Par un jugement nos 2101599, 2202293 du 21 septembre 2023, le tribunal administratif d'Amiens a rejeté ces demandes.
Procédure devant la cour :
Par une requête, enregistrée le 21 novembre 2023, M. et Mme A..., représentés par Me Dahmoun, demandent à la cour :
1°) d'annuler ce jugement ;
2°) de prononcer la décharge, en droits et pénalités, des suppléments d'impôt sur le revenu et de prélèvements sociaux en litige ;
3°) de mettre à la charge de l'Etat la somme de 1 000 euros sur le fondement de l'article L. 761-1 du code de justice administrative.
Ils soutiennent que :
- dans une situation dans laquelle, d'ailleurs, ils étaient liés à la société civile immobilière (SCI) Sevran 5050, propriétaire de leur habitation principale, par un bail tacite, l'administration ne rapporte pas la preuve, qui lui incombe, de la valeur de l'avantage correspondant à la mise à leur disposition de ce logement ;
- contrairement à ce qu'a retenu, en méconnaissance du principe d'autonomie du droit fiscal, le tribunal administratif, la prise en charge, par la SCI Sevran 5050, de certaines dépenses afférentes à l'entretien de ce logement, quand bien même celles-ci auraient constitué des charges locatives par nature, résultait d'un accord contractuel non écrit conclu avec cette société, de sorte que cette dernière, qui y a librement consenti, était fondée à porter ces dépenses en déduction de ses résultats imposables et qu'ils ont été regardés à tort comme ayant bénéficié, à due concurrence des sommes correspondantes, d'avantages occultes.

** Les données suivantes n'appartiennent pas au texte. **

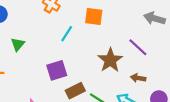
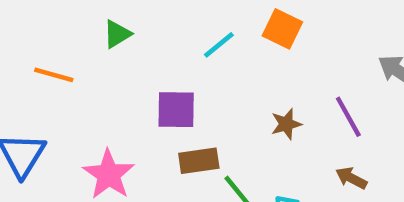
brown star: (110, 60) -> (286, 124), size x0.6
brown arrow: (138, 78) -> (351, 178), moved

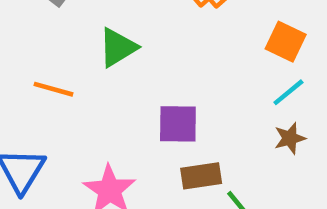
green triangle: (117, 34) -> (118, 47), size x1.4
cyan line: (219, 45) -> (288, 92), moved

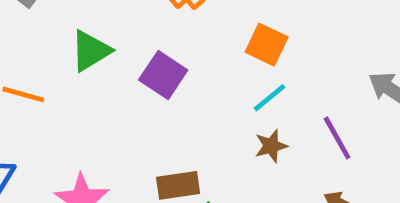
purple square: (178, 124) -> (163, 75), moved, turned 33

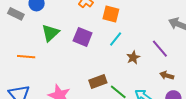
orange square: (267, 45) -> (111, 14), moved
cyan line: (270, 98) -> (116, 39), moved

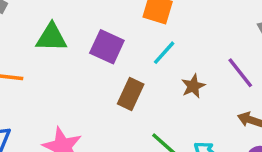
green triangle: (50, 33) -> (51, 37), turned 42
brown rectangle: (98, 81) -> (131, 94), moved, turned -48

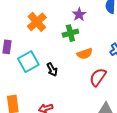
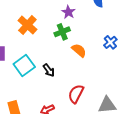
orange semicircle: (85, 54) -> (79, 50), turned -112
red semicircle: (98, 77) -> (76, 94), moved

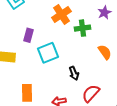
green cross: (62, 32) -> (82, 28), moved
black arrow: (49, 70) -> (74, 73), moved

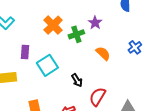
purple star: (104, 12) -> (95, 23), moved

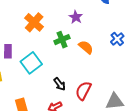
green cross: (76, 34) -> (62, 40), moved
black arrow: (77, 80) -> (60, 84), moved

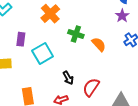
purple star: (76, 17) -> (122, 16), moved
green cross: (62, 40) -> (76, 34), turned 35

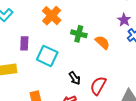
purple star: (122, 16) -> (124, 20), moved
cyan square: (43, 53) -> (47, 56), turned -30

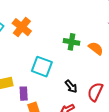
orange cross: (52, 16) -> (22, 27), moved
purple rectangle: (24, 43) -> (24, 94), moved

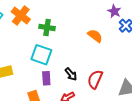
green cross: (72, 42) -> (47, 27), moved
purple rectangle: (24, 94) -> (46, 78), moved

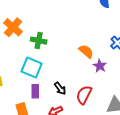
purple star: (114, 11) -> (100, 66), moved

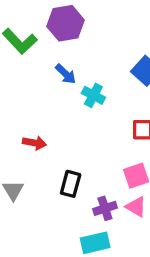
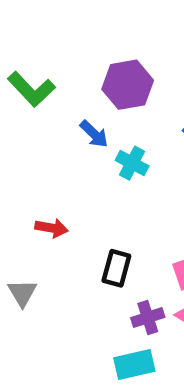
purple hexagon: (66, 23) -> (128, 85), moved
black rectangle: (71, 184) -> (116, 268), moved

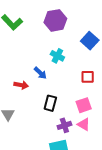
blue arrow: (94, 134) -> (40, 73), moved

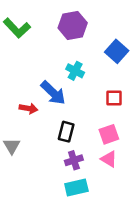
blue arrow: (40, 73) -> (53, 93), size x1.5
purple cross: (64, 125) -> (74, 160), moved

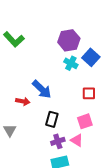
purple hexagon: (73, 25) -> (69, 40), moved
cyan cross: (75, 71) -> (71, 63), moved
pink triangle: (109, 159) -> (77, 140), moved

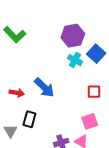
red arrow: (23, 101) -> (17, 93), moved
black rectangle: (52, 119) -> (29, 119), moved

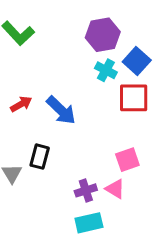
red square: (94, 92) -> (134, 98), moved, size x1.5
red arrow: (17, 93) -> (21, 104), moved, turned -40

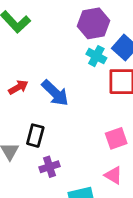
pink triangle: (115, 189) -> (113, 175), moved
purple cross: (86, 190) -> (49, 167), moved

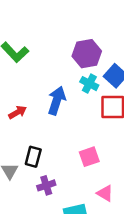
blue arrow: (55, 93) -> (57, 101), moved, turned -116
pink square: (116, 138) -> (89, 157), moved

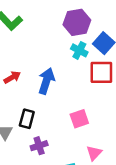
blue arrow: (57, 101) -> (46, 81), moved
pink triangle: (105, 193) -> (94, 153), turned 42

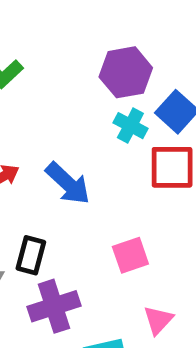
blue arrow: (46, 81) -> (68, 183), turned 115
purple cross: (39, 146) -> (54, 306), size x1.5

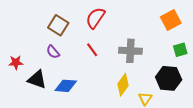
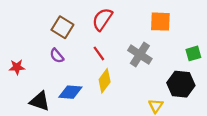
orange square: (171, 20) -> (160, 22), moved, turned 30
gray cross: (130, 51) -> (140, 55), turned 30
black triangle: (37, 79) -> (40, 101), moved
yellow diamond: (123, 85) -> (105, 81), moved

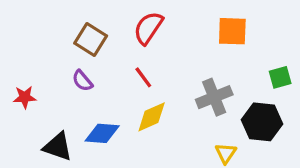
gray cross: (140, 55) -> (214, 97), moved, turned 35
yellow diamond: (105, 81) -> (152, 117), turned 30

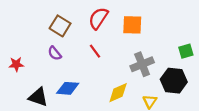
orange square: (232, 31) -> (132, 25), moved
yellow diamond: (152, 117) -> (118, 93), moved

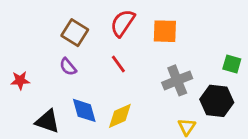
green square: (186, 51) -> (232, 64), turned 32
blue diamond: (68, 88) -> (84, 110), turned 70
yellow diamond: (118, 93) -> (120, 116), moved

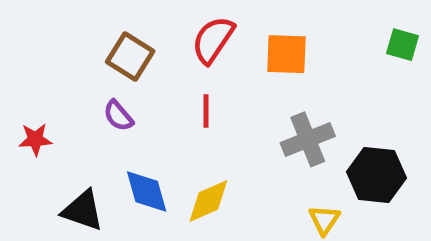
red line: (118, 64) -> (206, 111), turned 36
green square: (232, 64) -> (403, 45), moved

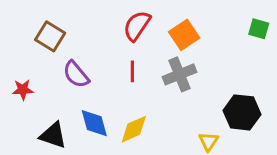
orange square: (286, 54) -> (184, 35), turned -36
brown square: (130, 56) -> (50, 36), moved
purple semicircle: (118, 116) -> (76, 74), size x1.4
gray cross: (308, 139) -> (180, 74), moved

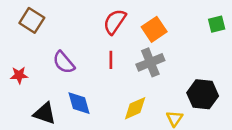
green square: (259, 29) -> (217, 24), turned -30
brown square: (50, 36) -> (32, 20), moved
yellow diamond: (134, 129) -> (135, 108), moved

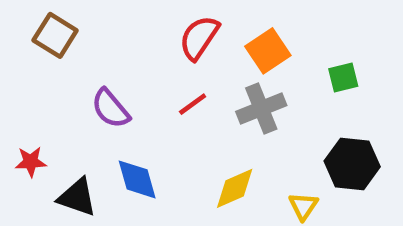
green square: (217, 24) -> (343, 77), moved
red line: (111, 60) -> (193, 104), turned 54
red star: (19, 75) -> (31, 162), moved

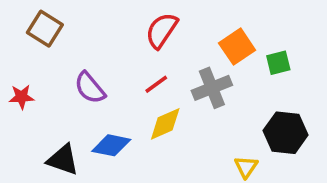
orange square: (268, 51) -> (237, 47), moved
red star: (31, 162) -> (22, 97), moved
blue diamond: (137, 179) -> (111, 145), turned -63
yellow diamond: (235, 188) -> (165, 124), moved

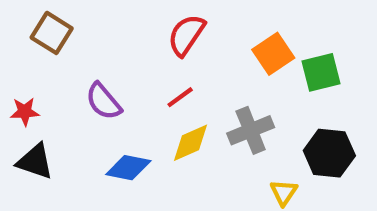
green square: (278, 63) -> (321, 72), size x1.4
gray cross: (212, 88) -> (251, 130), moved
black triangle: (63, 160) -> (35, 161), moved

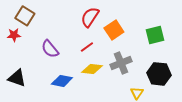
orange square: (273, 54) -> (114, 30), moved
red star: (25, 112) -> (14, 35), moved
yellow diamond: (190, 143) -> (92, 69), turned 30

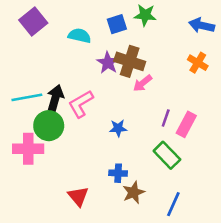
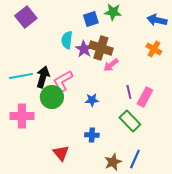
cyan semicircle: (80, 36) -> (67, 40), moved, turned -96
purple line: (166, 118) -> (129, 92), turned -32
green circle: (49, 126) -> (52, 97), moved
brown star: (134, 192) -> (113, 162), moved

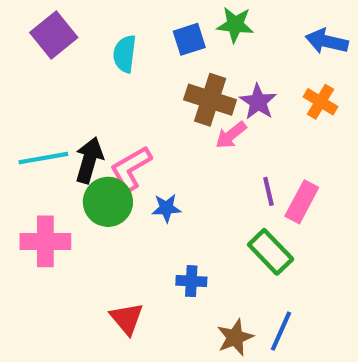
cyan semicircle: (67, 40) -> (125, 54), moved
purple star: (84, 49) -> (258, 102), moved
blue star: (92, 100) -> (166, 208), moved

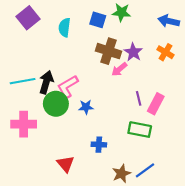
blue square: (189, 39) -> (98, 20), turned 35
green rectangle: (271, 252) -> (140, 130), turned -35
blue line: (281, 331) -> (145, 170), turned 30

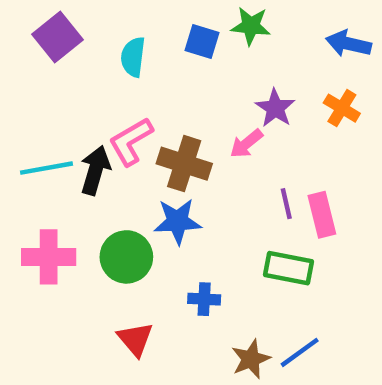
brown cross: (109, 51) -> (184, 164), moved
pink L-shape: (68, 87) -> (131, 141), moved
green circle: (56, 104) -> (126, 257), moved
pink rectangle: (156, 104) -> (322, 215), turned -42
blue star: (86, 107) -> (177, 221), size x1.5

Par un mémoire en défense, enregistré le 8 février 2024, le ministre de l'économie, des finances et de la souveraineté industrielle et numérique conclut au rejet de la requête.
Il soutient que :
- contrairement à ce qui est soutenu, l'administration a rapporté, par les éléments contenus dans la proposition de rectification qu'elle a adressée le 14 décembre 2018 à M. et Mme A..., la preuve du bénéfice, par les intéressés, d'une mise à disposition gratuite, par la SCI Sevran 5050, de leur logement, constitutive d'un avantage occulte imposable au sein de leur foyer fiscal, sur le fondement du c de l'article 111 du code général des impôts, et a également justifié, par comparaison avec les données se rapportant à des biens immobiliers comparables à la propriété en cause, de la valeur de cet avantage, à laquelle les appelants n'opposent aucune évaluation alternative ;
- les dépenses afférentes à cette propriété, prises en charge par la SCI Sevran 5050 au vu de factures établies à l'adresse de ce bien, qui correspond à celle du domicile fiscal de M. et Mme A..., ont été regardées à bon droit, en l'absence de justification de la conclusion d'un bail entre cette société et les intéressés pour fixer leurs obligations réciproques, comme constituant, pour M. et Mme A..., des avantages occultes imposables au sein de leur foyer fiscal sur le fondement du c de l'article 111 du code général des impôts ; il en est ainsi notamment des factures d'eau et d'électricité, ainsi que les dépenses d'entretien courant de la piscine, qui constituent des charges locatives par nature.
Vu les autres pièces du dossier.
Vu :
- le code général des impôts et le livre des procédures fiscales ;
- la loi n°89-462 du 6 juillet 1989 ;
- le décret n°87-713 du 26 août 1987 ;
- le code de justice administrative.
Les parties ont été régulièrement averties du jour de l'audience.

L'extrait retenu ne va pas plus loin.